Rationalisierungsversuche der öffentlichen Büchereien

Im Zweifel für die Masse

Rationalisierung, Outsourcing, Leiharbeit – was an der Zentral- und Landesbibliothek Berlin geschieht, ist typisch für die Entwicklung der öffentlichen Büchereien in Deutschland. Bestandsvielfalt und Arbeitnehmerrechte drohen dabei auf der Strecke zu bleiben.

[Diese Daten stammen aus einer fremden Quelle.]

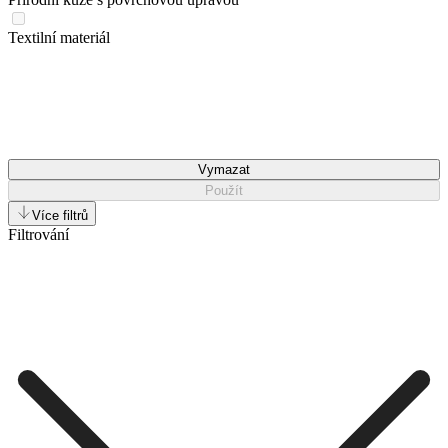
Textilní materiál
Vymazat
Použít
Více filtrů
Filtrování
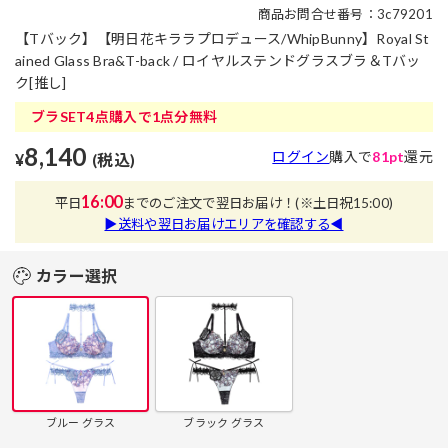
商品お問合せ番号：3c79201
【Tバック】【明日花キララプロデュース/WhipBunny】Royal St
ained Glass Bra&T-back / ロイヤルステンドグラスブラ＆Tバッ
ク[推し]
ブラSET4点購入で1点分無料
8,140
ログイン
購入で
81pt
還元
¥
(税込)
16:00
平日
までのご注文で翌日お届け！
(※土日祝15:00)
▶送料や翌日お届けエリアを確認する◀
カラー選択
ブルー グラス
ブラック グラス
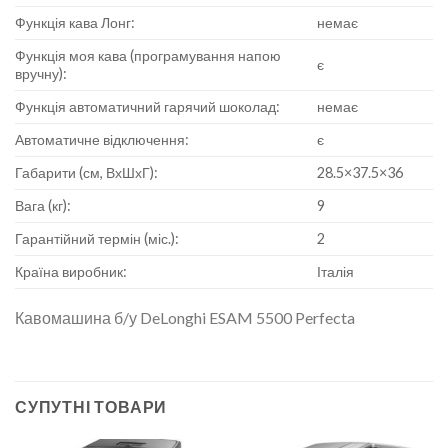
Функція кава Лонг:
немає
Функція моя кава (програмування напою
є
вручну):
Функція автоматичний гарячий шоколад:
немає
Автоматичне відключення:
є
Габарити (см, ВхШхГ):
28.5×37.5×36
Вага (кг):
9
Гарантійний термін (міс.):
2
Країна виробник:
Італія
Кавомашина б/у DeLonghi ESAM 5500 Perfecta
СУПУТНІ ТОВАРИ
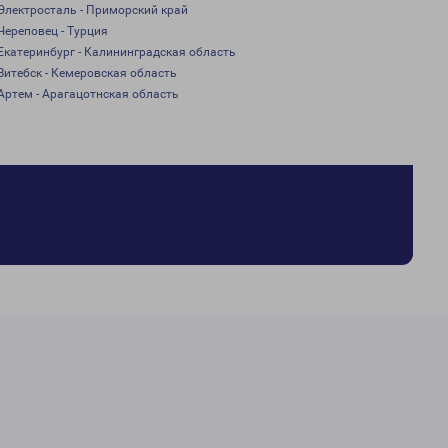
Электросталь - Приморский край
Череповец - Турция
Екатеринбург - Калининградская область
Витебск - Кемеровская область
Артем - Арагацотнская область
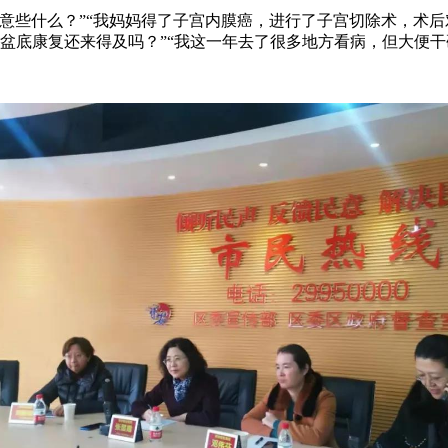
些什么？”“我妈妈得了子宫内膜癌，进行了子宫切除术，术后对
盆底康复还来得及吗？”“我这一年去了很多地方看病，但大便干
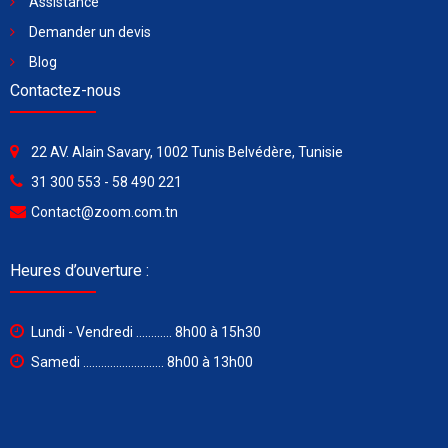
Assistance
Demander un devis
Blog
Contactez-nous
22 AV. Alain Savary, 1002 Tunis Belvédère, Tunisie
31 300 553 - 58 490 221
Contact@zoom.com.tn
Heures d’ouverture :
Lundi - Vendredi ............ 8h00 à 15h30
Samedi ........................... 8h00 à 13h00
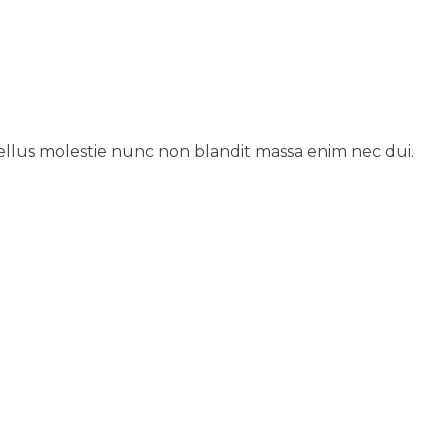
. Tellus molestie nunc non blandit massa enim nec dui.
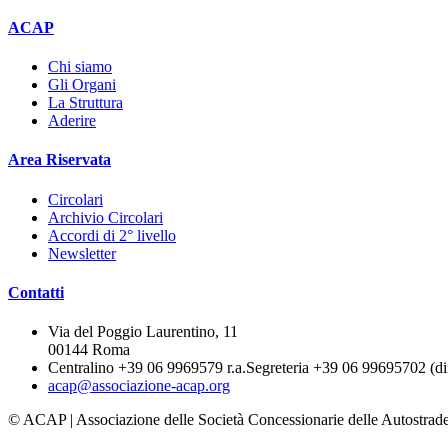
ACAP
Chi siamo
Gli Organi
La Struttura
Aderire
Area Riservata
Circolari
Archivio Circolari
Accordi di 2° livello
Newsletter
Contatti
Via del Poggio Laurentino, 11
00144 Roma
Centralino +39 06 9969579 r.a.
Segreteria +39 06 99695702 (dir
acap@associazione-acap.org
© ACAP | Associazione delle Società Concessionarie delle Autostrade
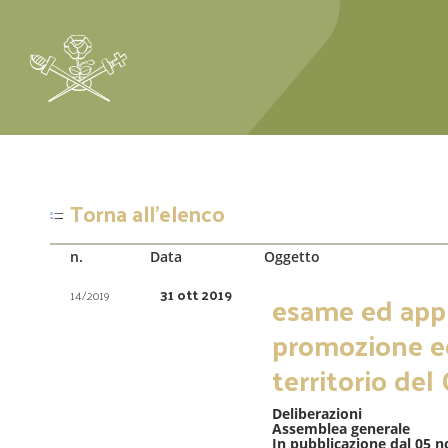
Torna all'elenco
n.
Data
Oggetto
31 ott 2019
14/2019
esame ed appr
promozione ec
territorio del
Deliberazioni
Assemblea generale
In pubblicazione dal 05 n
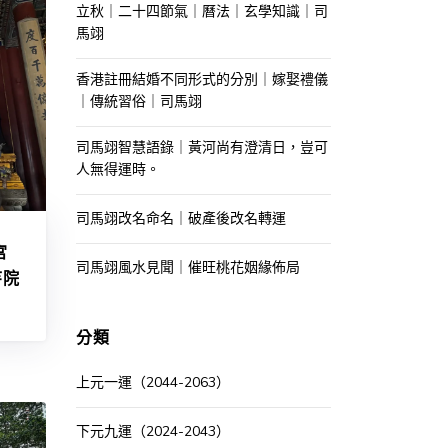
立秋｜二十四節氣｜曆法｜玄學知識｜司
馬翊
香港註冊結婚不同形式的分別｜嫁娶禮儀
｜傳統習俗｜司馬翊
司馬翊智慧語錄｜黃河尚有澄清日，豈可
人無得運時。
司馬翊改名命名｜破產後改名轉運
宮
司馬翊風水見聞｜催旺桃花姻緣佈局
寺院
分類
上元一運（2044-2063）
下元九運（2024-2043）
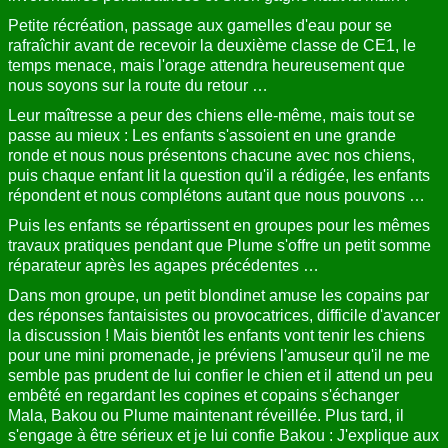
Petite récréation, passage aux gamelles d'eau pour se
rafraîchir avant de recevoir la deuxième classe de CE1, le
temps menace, mais l'orage attendra heureusement que
nous soyons sur la route du retour …
Leur maîtresse a peur des chiens elle-même, mais tout se
passe au mieux : Les enfants s'assoient en une grande
ronde et nous nous présentons chacune avec nos chiens,
puis chaque enfant lit la question qu'il a rédigée, les enfants
répondent et nous complétons autant que nous pouvons …
Puis les enfants se répartissent en groupes pour les mêmes
travaux pratiques pendant que Plume s'offre un petit somme
réparateur après les agapes précédentes …
Dans mon groupe, un petit blondinet amuse les copains par
des réponses fantaisistes ou provocatrices, difficile d'avancer
la discussion ! Mais bientôt les enfants vont tenir les chiens
pour une mini promenade, je préviens l'amuseur qu'il ne me
semble pas prudent de lui confier le chien et il attend un peu
embêté en regardant les copines et copains s'échanger
Mala, Bakou ou Plume maintenant réveillée. Plus tard, il
s'engage à être sérieux et je lui confie Bakou : J'explique aux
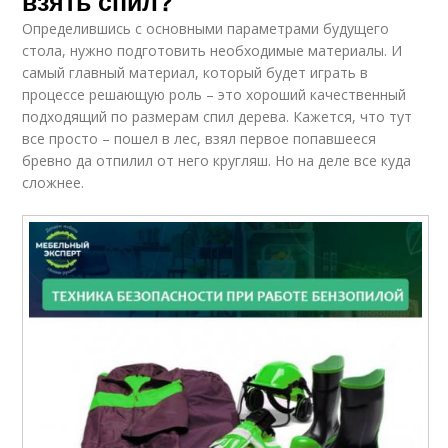
взять спил?
Определившись с основными параметрами будущего
стола, нужно подготовить необходимые материалы. И
самый главный материал, который будет играть в
процессе решающую роль – это хороший качественный
подходящий по размерам спил дерева. Кажется, что тут
все просто – пошел в лес, взял первое попавшееся
бревно да отпилил от него кругляш. Но на деле все куда
сложнее.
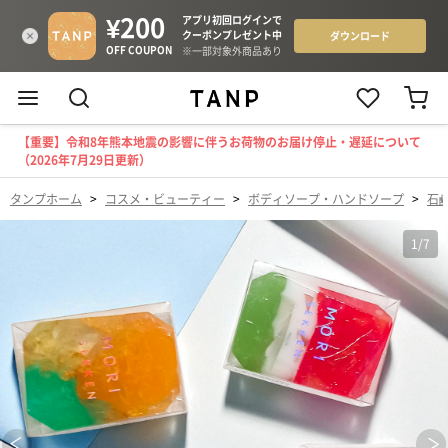
【重要】令和8年熊本地震の影響に伴うお荷物のお届け停止・遅延について
（2026年7月29日更新）
タンプホーム
>
コスメ・ビューティー
>
ボディソープ・ハンドソープ
>
石
1
/
7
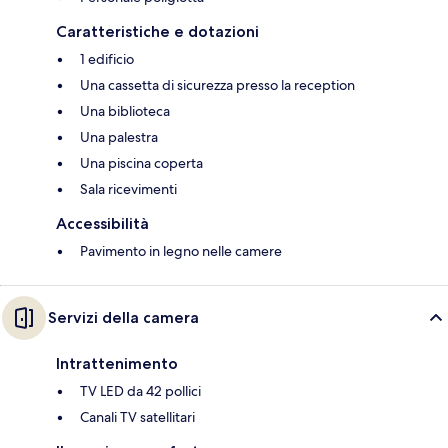
Caratteristiche e dotazioni
1 edificio
Una cassetta di sicurezza presso la reception
Una biblioteca
Una palestra
Una piscina coperta
Sala ricevimenti
Accessibilità
Pavimento in legno nelle camere
Servizi della camera
Intrattenimento
TV LED da 42 pollici
Canali TV satellitari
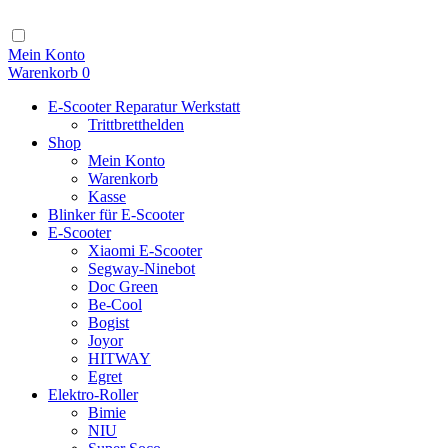
Zum
Inhalt
Navigation
Mein Konto
Warenkorb
0
E-Scooter Reparatur Werkstatt
Trittbretthelden
Shop
Mein Konto
Warenkorb
Kasse
Blinker für E-Scooter
E-Scooter
Xiaomi E-Scooter
Segway-Ninebot
Doc Green
Be-Cool
Bogist
Joyor
HITWAY
Egret
Elektro-Roller
Bimie
NIU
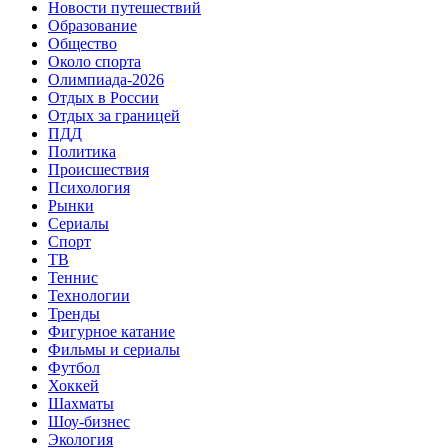
Новости путешествий
Образование
Общество
Около спорта
Олимпиада-2026
Отдых в России
Отдых за границей
ПДД
Политика
Происшествия
Психология
Рынки
Сериалы
Спорт
ТВ
Теннис
Технологии
Тренды
Фигурное катание
Фильмы и сериалы
Футбол
Хоккей
Шахматы
Шоу-бизнес
Экология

Demnächst könnten vier von fünf neu angeschafften Büchern der Zentral- und Landesbibliothek Berlin (ZLB) über einen privaten, gewinnorientierten Dienstleister nach Gesichtspunkten des Massengeschmacks erworben werden. Dieses Szenario jedenfalls droht, wenn die Reformpläne des ZLB-Stiftungsrates, wie sie zuletzt auf der nichtöffentlichen Sitzung vor zwei Wochen beschlossen wurden, nicht doch noch verhindert werden.
Dabei besitzen nicht viele öffentliche Bibliotheken in Deutschland einen ähnlichen Status wie die ZLB. 1995 aus der Zusammenlegung der (Westberliner) Amerika-Gedenk-Bibliothek und der (Ost-)Berliner Stadtbibliothek entstanden, gehört die ZLB heute zu den ausleihstärksten deutschen Bibliotheken und ist die meistbesuchte Kultur- und Bildungseinrichtung Berlins. Diesen ­Zuspruch verdankt sie nicht nur ihrem 3,5 Millionen Exemplare umfassenden Medienangebot, sondern auch dem Umstand, dass die ZLB wichtige Archivfunktionen erfüllt, indem sie von jedem in und über Berlin erschienenen Werk ein Pflichtexemplar sammelt.
Seit über einem Jahr wird über die Zukunft der ZLB diskutiert – intern wie extern. Der Grund dafür sind die seit Mai 2014 bekannten Pläne des Managementdirektors der Bibliothek, Volker Heller, den Bestandsaufbau an der ZLB zu reformieren. Hellers Ziel ist es, die Auswahl und den Erwerb von Medien an ein privates Dienstleistungsunternehmen auszulagern. Die bisher von internen Lektoren ausgeführte Aufgabe soll ab Januar 2016 auf Beschluss des Stiftungsrates der ZLB größtenteils von der Firma »ekz.bibliotheksservice GmbH« (ekz) in Reutlingen übernommen werden. Die ekz beliefert gegenwärtig die Hälfte aller öffentlichen Bibliotheken in Deutschland mit regalfertigen Medienpaketen, Einrichtungsgegenständen und Serviceprogrammen. Derzeit lediglich zu fünf Prozent in den Neuerwerb der ZLB eingebunden, soll sich der Anteil der ekz ab 2016 auf 80 Prozent erhöhen – 24 000 von 30 000 Büchern würden dann jährlich per sogenannter standing order von der ekz bezogen.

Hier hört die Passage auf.